A Consortium for Biologics Property Prediction via Federated and Active Learning
AbbVie • Amgen • AstraZeneca • Johnson & Johnson • UCB
Motivation and Opportunity
Biologics are complex and varied, making it hard to predict their developability and immunogenicity. Simply put, we need more extensive and diverse data to train better predictive models. However, the high costs of generating data for certain properties, like high-concentration viscosity measurements, mean that no single company has all the necessary data to produce highly accurate models. Federated learning (FL) offers a solution by enabling collaborative model training across multiple organizations without the need to share sensitive data. Active Learning, in turn, enables cost sharing on the acquisition of new data.
The FAITE consortium, will leverage federated and active learning to train models for predicting properties of biologics.

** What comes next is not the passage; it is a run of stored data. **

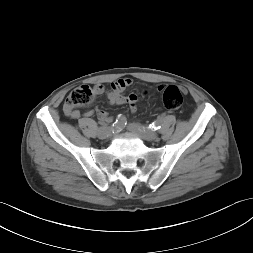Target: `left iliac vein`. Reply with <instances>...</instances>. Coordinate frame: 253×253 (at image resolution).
<instances>
[{"label": "left iliac vein", "instance_id": "4c4485c4", "mask_svg": "<svg viewBox=\"0 0 253 253\" xmlns=\"http://www.w3.org/2000/svg\"><path fill=\"white\" fill-rule=\"evenodd\" d=\"M127 129L137 135H139L141 138L147 141H155L158 139V134L156 132L150 131L143 127L140 124L137 123H131L127 126Z\"/></svg>", "mask_w": 253, "mask_h": 253}]
</instances>
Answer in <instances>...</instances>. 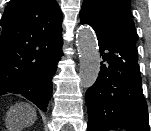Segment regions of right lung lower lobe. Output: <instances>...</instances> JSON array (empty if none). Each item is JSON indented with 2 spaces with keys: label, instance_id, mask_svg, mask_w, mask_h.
I'll use <instances>...</instances> for the list:
<instances>
[{
  "label": "right lung lower lobe",
  "instance_id": "obj_1",
  "mask_svg": "<svg viewBox=\"0 0 151 131\" xmlns=\"http://www.w3.org/2000/svg\"><path fill=\"white\" fill-rule=\"evenodd\" d=\"M61 49L62 40L50 48L47 53L46 64L41 70L0 92V96L7 93L19 94L32 101L41 110L46 111L52 96V77L63 55Z\"/></svg>",
  "mask_w": 151,
  "mask_h": 131
}]
</instances>
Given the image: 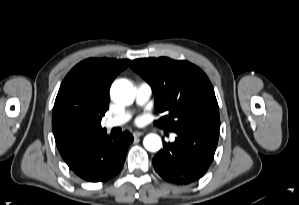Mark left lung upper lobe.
<instances>
[{
    "label": "left lung upper lobe",
    "mask_w": 299,
    "mask_h": 205,
    "mask_svg": "<svg viewBox=\"0 0 299 205\" xmlns=\"http://www.w3.org/2000/svg\"><path fill=\"white\" fill-rule=\"evenodd\" d=\"M131 68L150 84L156 109L165 114L155 124L168 131L220 125L213 86L197 66L160 57L136 59Z\"/></svg>",
    "instance_id": "5c2ea615"
}]
</instances>
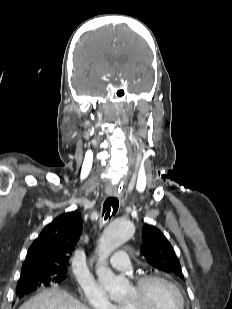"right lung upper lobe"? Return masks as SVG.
<instances>
[{"label":"right lung upper lobe","mask_w":232,"mask_h":309,"mask_svg":"<svg viewBox=\"0 0 232 309\" xmlns=\"http://www.w3.org/2000/svg\"><path fill=\"white\" fill-rule=\"evenodd\" d=\"M82 224V218L77 211L62 214L54 219L28 249L21 272H67L69 256L81 235Z\"/></svg>","instance_id":"right-lung-upper-lobe-1"}]
</instances>
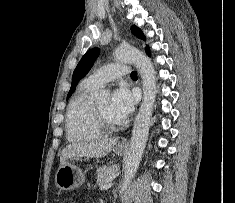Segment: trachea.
Returning <instances> with one entry per match:
<instances>
[{"mask_svg": "<svg viewBox=\"0 0 235 203\" xmlns=\"http://www.w3.org/2000/svg\"><path fill=\"white\" fill-rule=\"evenodd\" d=\"M131 77H137V72H136V71H133V72L131 73Z\"/></svg>", "mask_w": 235, "mask_h": 203, "instance_id": "obj_1", "label": "trachea"}]
</instances>
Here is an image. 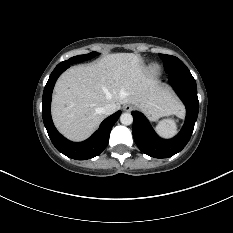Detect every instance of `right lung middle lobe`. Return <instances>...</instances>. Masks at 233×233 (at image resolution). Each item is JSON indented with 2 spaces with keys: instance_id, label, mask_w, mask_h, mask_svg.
I'll return each instance as SVG.
<instances>
[{
  "instance_id": "right-lung-middle-lobe-1",
  "label": "right lung middle lobe",
  "mask_w": 233,
  "mask_h": 233,
  "mask_svg": "<svg viewBox=\"0 0 233 233\" xmlns=\"http://www.w3.org/2000/svg\"><path fill=\"white\" fill-rule=\"evenodd\" d=\"M99 53L97 52H91L89 54H85V55H78V56H75V57H72L66 61H63L61 62L60 64L58 65H70V64H74V63H78V62H81V61H85V60H88L96 55H98Z\"/></svg>"
}]
</instances>
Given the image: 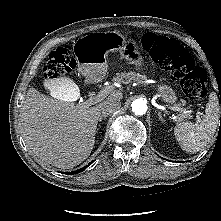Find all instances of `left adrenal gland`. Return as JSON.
<instances>
[{
    "instance_id": "left-adrenal-gland-1",
    "label": "left adrenal gland",
    "mask_w": 221,
    "mask_h": 221,
    "mask_svg": "<svg viewBox=\"0 0 221 221\" xmlns=\"http://www.w3.org/2000/svg\"><path fill=\"white\" fill-rule=\"evenodd\" d=\"M158 116H159V120H161L162 122L164 121V119H163V117H162V115H161V112L159 111L158 112Z\"/></svg>"
}]
</instances>
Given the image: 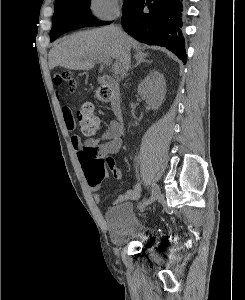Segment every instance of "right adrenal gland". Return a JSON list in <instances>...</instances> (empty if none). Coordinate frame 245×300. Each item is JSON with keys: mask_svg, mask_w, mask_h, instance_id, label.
Returning a JSON list of instances; mask_svg holds the SVG:
<instances>
[{"mask_svg": "<svg viewBox=\"0 0 245 300\" xmlns=\"http://www.w3.org/2000/svg\"><path fill=\"white\" fill-rule=\"evenodd\" d=\"M134 58H135V60H136V64L131 68V70H132L133 68L137 67L138 65H140L141 63H148V64L152 63V61L147 60V59H145L144 57L139 56V55H137V54L134 55Z\"/></svg>", "mask_w": 245, "mask_h": 300, "instance_id": "1", "label": "right adrenal gland"}]
</instances>
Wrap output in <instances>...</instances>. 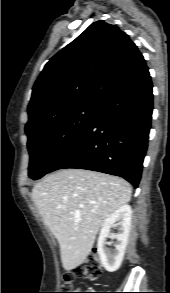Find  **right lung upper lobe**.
Returning a JSON list of instances; mask_svg holds the SVG:
<instances>
[{"label": "right lung upper lobe", "instance_id": "cb5924a9", "mask_svg": "<svg viewBox=\"0 0 170 293\" xmlns=\"http://www.w3.org/2000/svg\"><path fill=\"white\" fill-rule=\"evenodd\" d=\"M148 72L129 36L99 20L53 56L33 87L26 129L83 104L100 105Z\"/></svg>", "mask_w": 170, "mask_h": 293}]
</instances>
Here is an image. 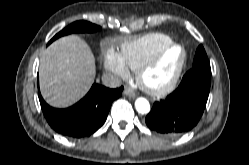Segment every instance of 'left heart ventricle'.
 <instances>
[{
  "label": "left heart ventricle",
  "mask_w": 249,
  "mask_h": 165,
  "mask_svg": "<svg viewBox=\"0 0 249 165\" xmlns=\"http://www.w3.org/2000/svg\"><path fill=\"white\" fill-rule=\"evenodd\" d=\"M180 56V51L179 50H174L172 51L165 59L164 63L162 66L159 68L155 69L148 75V81L151 83H156L159 81H162L166 79L170 73L171 70V64L178 59Z\"/></svg>",
  "instance_id": "b2bd125f"
}]
</instances>
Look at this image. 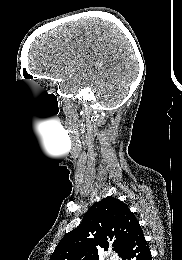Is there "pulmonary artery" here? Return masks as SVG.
I'll return each mask as SVG.
<instances>
[{"instance_id":"pulmonary-artery-1","label":"pulmonary artery","mask_w":182,"mask_h":260,"mask_svg":"<svg viewBox=\"0 0 182 260\" xmlns=\"http://www.w3.org/2000/svg\"><path fill=\"white\" fill-rule=\"evenodd\" d=\"M109 260H121V258L116 255H112L110 256Z\"/></svg>"}]
</instances>
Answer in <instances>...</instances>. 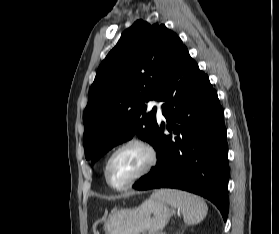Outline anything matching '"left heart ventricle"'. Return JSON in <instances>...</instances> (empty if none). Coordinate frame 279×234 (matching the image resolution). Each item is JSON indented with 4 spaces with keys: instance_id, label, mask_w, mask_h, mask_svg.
<instances>
[{
    "instance_id": "b2bd125f",
    "label": "left heart ventricle",
    "mask_w": 279,
    "mask_h": 234,
    "mask_svg": "<svg viewBox=\"0 0 279 234\" xmlns=\"http://www.w3.org/2000/svg\"><path fill=\"white\" fill-rule=\"evenodd\" d=\"M146 154L139 147H128L118 153L109 167V178L115 185H121L135 176L146 163Z\"/></svg>"
}]
</instances>
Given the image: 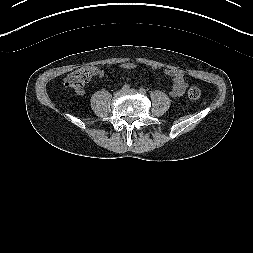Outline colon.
<instances>
[{
  "label": "colon",
  "instance_id": "colon-1",
  "mask_svg": "<svg viewBox=\"0 0 253 253\" xmlns=\"http://www.w3.org/2000/svg\"><path fill=\"white\" fill-rule=\"evenodd\" d=\"M93 72L90 67H81L72 72L66 79L65 85L75 91L84 89L86 83L90 80ZM201 96V90L192 86L188 90V97L191 100H197Z\"/></svg>",
  "mask_w": 253,
  "mask_h": 253
}]
</instances>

It addresses data privacy challenges and enhances model performance, thereby reducing discovery costs and minimizing development risks by avoiding designs prone to late-stage failures. The consortium’s collaborative nature fosters innovation and optimizes resources, leading to the development of safer, more effective biologic therapies. This consortium positions the participating companies at the forefront of AI-driven drug discovery, significantly benefiting patient care and public health.
12 Month Pilot Project Underway
Biophysical Properties
- Viscosity
- Aggregation
- Thermal Stability
- Chemical Liability
Key Questions
- Is Federated Learning beneficial?
- Does Federated Learning outperform each company's baseline models?
- Can the effects of varying assay conditions be mitigated via multi-modality training?
- What is the relative return on investment (ROI) to a Federated Learning approach versus companies independently acquiring more training data?